McConaughey shot scenes inside a borrowed Hoover house, a night scene outdoors in the neighborhood and inside Oakmont Chapel Presbyterian Church, an A-frame church on Patton Chapel Road.
As he drove away in his Lincoln, resident Mary Pugh said, “Mr. McConaughey, can we get a wave?”
He flashed a Hook’em horns sign and said, “See you in September.”
That was an apparent reference to when the Texas Longhorns play the Alabama Crimson Tide in Tuscaloosa on Sept. 9.
“It was pretty cool for me,” Pugh said. “It’s been the highlight of my summer.”
McConaughey drove past the onlookers with his car window rolled down. “It wasn’t like he was trying to block the world away,” Pugh said. “He’s from Texas. He’s probably used to the heat, and to Southern ways, and is a little more down to earth.”
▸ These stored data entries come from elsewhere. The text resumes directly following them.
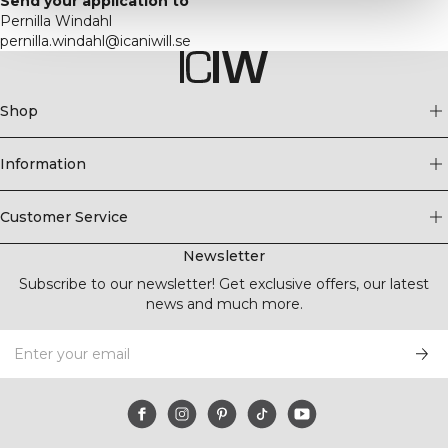
Send your application to
Pernilla Windahl
pernilla.windahl@icaniwill.se
Shop
Information
Customer Service
Newsletter
Subscribe to our newsletter! Get exclusive offers, our latest
news and much more.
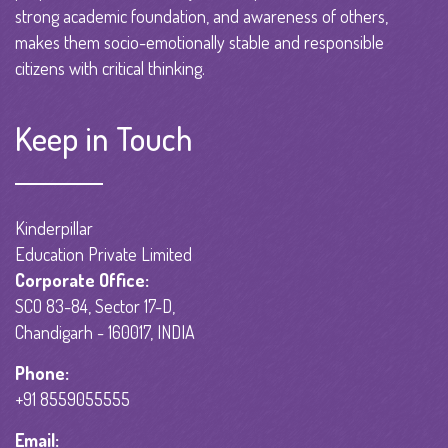
strong academic foundation, and awareness of others,
makes them socio-emotionally stable and responsible
citizens with critical thinking.
Keep in Touch
Kinderpillar
Education Private Limited
Corporate Office:
SCO 83-84, Sector 17-D,
Chandigarh - 160017, INDIA
Phone:
+91 8559055555
Email:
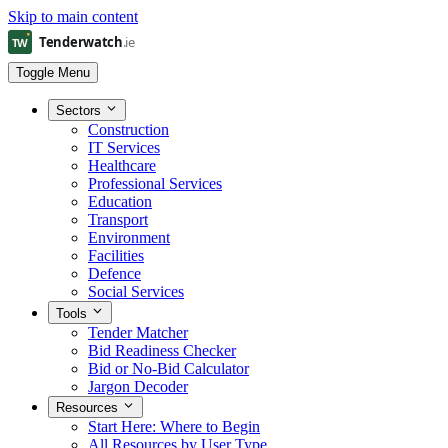
Skip to main content
Toggle Menu
Sectors
Construction
IT Services
Healthcare
Professional Services
Education
Transport
Environment
Facilities
Defence
Social Services
Tools
Tender Matcher
Bid Readiness Checker
Bid or No-Bid Calculator
Jargon Decoder
Resources
Start Here: Where to Begin
All Resources by User Type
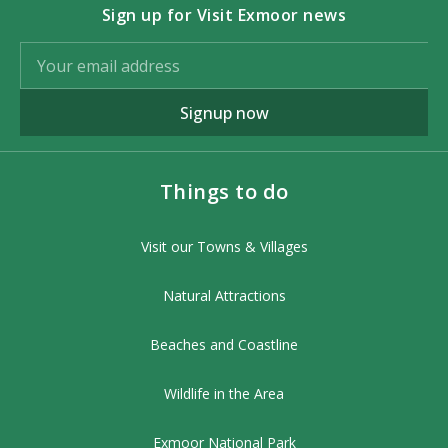
Sign up for Visit Exmoor news
Signup now
Things to do
Visit our Towns & Villages
Natural Attractions
Beaches and Coastline
Wildlife in the Area
Exmoor National Park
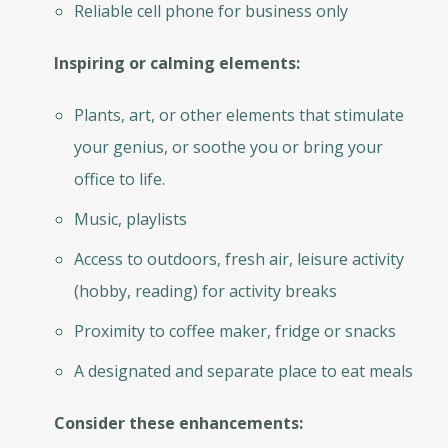
Reliable cell phone for business only
Inspiring or calming elements:
Plants, art, or other elements that stimulate
your genius, or soothe you or bring your
office to life.
Music, playlists
Access to outdoors, fresh air, leisure activity
(hobby, reading) for activity breaks
Proximity to coffee maker, fridge or snacks
A designated and separate place to eat meals
Consider these enhancements:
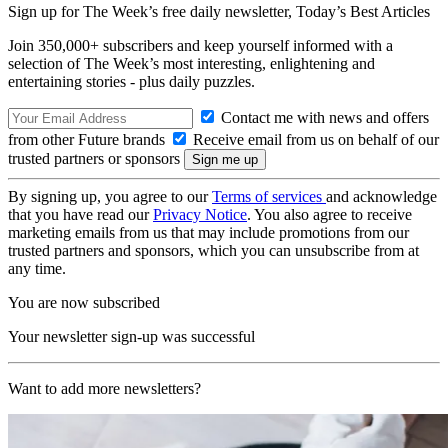
Sign up for The Week’s free daily newsletter,
Today’s Best Articles
Join 350,000+ subscribers and keep yourself informed with a
selection of The Week’s most interesting, enlightening and
entertaining stories - plus daily puzzles.
Contact me with news and offers
from other Future brands
Receive email from us on behalf of our
trusted partners or sponsors
By signing up, you agree to our
Terms of services
and acknowledge
that you have read our
Privacy Notice
. You also agree to receive
marketing emails from us that may include promotions from our
trusted partners and sponsors, which you can unsubscribe from at
any time.
You are now subscribed
Your newsletter sign-up was successful
Want to add more newsletters?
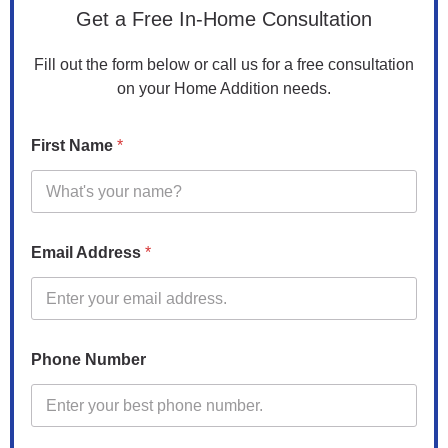
d
Get a Free In-Home Consultation
d
i
Fill out the form below or call us for a free consultation
t
on your Home Addition needs.
i
o
n
First Name
*
*
c
a
n
Email Address
*
Phone Number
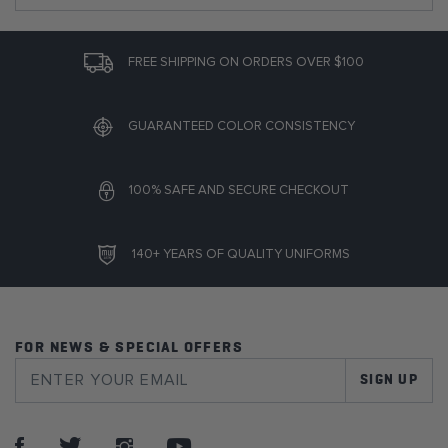
FREE SHIPPING ON ORDERS OVER $100
GUARANTEED COLOR CONSISTENCY
100% SAFE AND SECURE CHECKOUT
140+ YEARS OF QUALITY UNIFORMS
FOR NEWS & SPECIAL OFFERS
SIGN UP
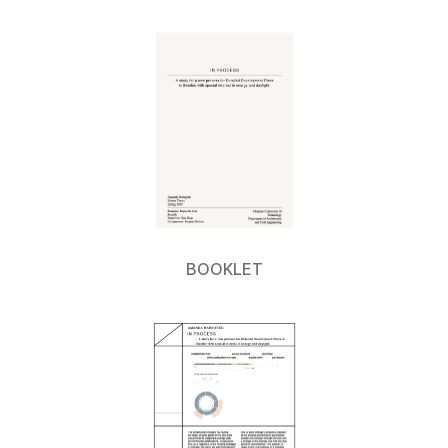
BOOKLET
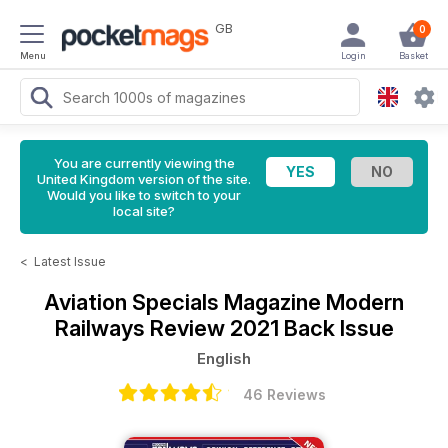
GB
0
Menu
Login
Basket
You are currently viewing the
United Kingdom version of the site.
Would you like to switch to your
local site?
<
Latest Issue
Aviation Specials Magazine
Modern
Railways Review 2021 Back Issue
English
46 Reviews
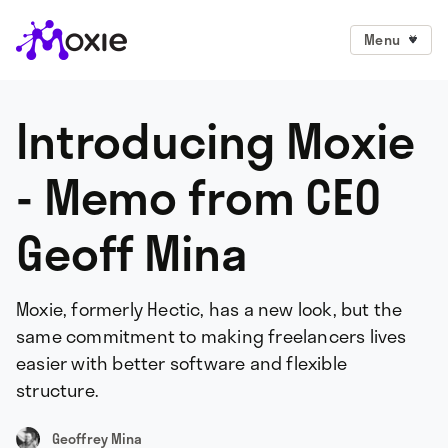
Menu
Introducing Moxie
- Memo from CEO
Geoff Mina
Moxie, formerly Hectic, has a new look, but the
same commitment to making freelancers lives
easier with better software and flexible
structure.
Geoffrey Mina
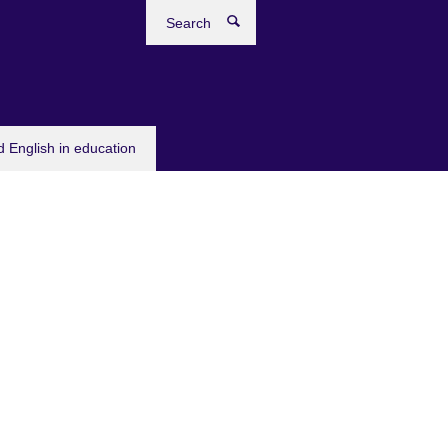
Search
 English in education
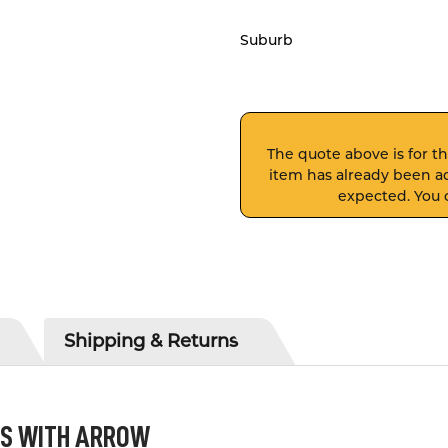
Suburb
The quote above is for thi
item has already been ad
expected. You c
Shipping & Returns
ES WITH ARROW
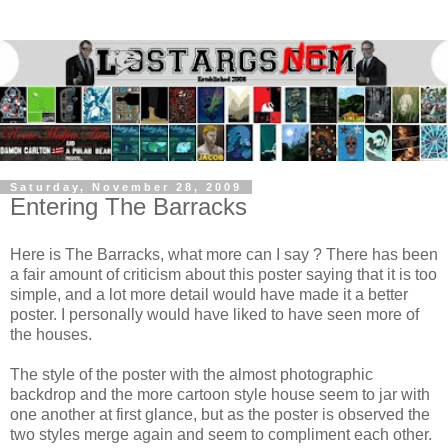
Saturday, November 28, 2009
Entering The Barracks
Here is The Barracks, what more can I say ? There has been
a fair amount of criticism about this poster saying that it is too
simple, and a lot more detail would have made it a better
poster. I personally would have liked to have seen more of
the houses.
The style of the poster with the almost photographic
backdrop and the more cartoon style house seem to jar with
one another at first glance, but as the poster is observed the
two styles merge again and seem to compliment each other.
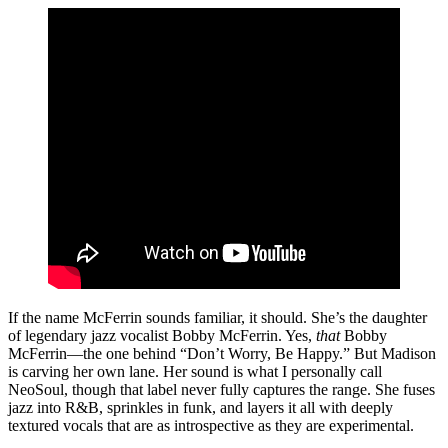
If the name McFerrin sounds familiar, it should. She’s the daughter
of legendary jazz vocalist Bobby McFerrin. Yes,
that
Bobby
McFerrin—the one behind “Don’t Worry, Be Happy.” But Madison
is carving her own lane. Her sound is what I personally call
NeoSoul, though that label never fully captures the range. She fuses
jazz into R&B, sprinkles in funk, and layers it all with deeply
textured vocals that are as introspective as they are experimental.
He left residents of a Hoover neighborhood smiling and feeling good.
“To have someone of his caliber, a movie star, in your neighborhood working is phenomenal,” Pugh said.
“It was a good experience to be there when a movie was being made,” said Cindy Davenport, who watched a scene being filmed in her church, Oakmont Chapel Presbyterian Church. “Hollywood has come to Chartwell Road. It was just a lot of fun. It was an exciting day.”
McConaughey also drove his Lincoln on Friday to the Frosty Mug in Walker County.
The Frosty Mug was transformed by a film crew on Friday into a fictional restaurant called Ulysses’ Steak Sandwiches, featuring a cartoon sign of Gen. Ulysses S. Grant riding a horse and holding up a sandwich in his hand.
Ray Mosley, a truck driver and gospel quartet singer who lives near the Frosty Mug, said he never expected a major movie star to be filming near his home.
“I never thought I’d see this,” he said, after snapping a photo of McConaughey driving his Lincoln.
The Frosty Mug is one of Mosley’s favorite hangouts. “They have really good soft-serve ice cream,” Mosley said. “Oh, it’s good. They have a club sandwich that’ll knock your socks off.”
On Friday, McConaughey grabbed a stringed instrument and joined other musicians for a scene on the Frosty Mug’s wooden deck overlooking the Mulberry Fork of the Black Warrior River. Filming went from afternoon on a 100-degree day on into the hot night.
He reportedly dropped in at the Sumiton Walmart and was friendly to the locals. He has embraced the local ethos and immersed himself in Alabama culture.
McConaughey, a father of three, enrolled his youngest son, Livingston, 10, at a one-day Nick Saban youth football camp in Tuscaloosa on June 13, according to ESPN. Saban is known for punctuating sentences by saying, “A’ight?” McConaughey is known for saying “Alright, alright, alright!” So, they seem like kindred souls.
For McConaughey, life is a road trip, as he explains in his online workshop, “Road Trip: The Highway to More.”
While his memoir, “Greenlights,” uses a term common in the movie industry for moving ahead with production of a film, McConaughy also uses the metaphor of a traffic light as a spiritual symbol, with the emphasis on moving past red lights, or hurdles in life, and embracing the green to move forward.
“The Rivals of Amziah King,” written and directed by Andrew Patterson, began filming in Alabama around June 9 with scenes at J&J Grocery & Deli in Bessemer. The crime thriller, set in Oklahoma, is expected to continue shooting in the area through July.
That means there are likely more movie star encounters ahead soon for Alabama residents as McConaughey continues to road-trip Alabama, one green light and country stop sign at a time.
“For those that are movie buffs, it’ll last a long time,” Mosley said.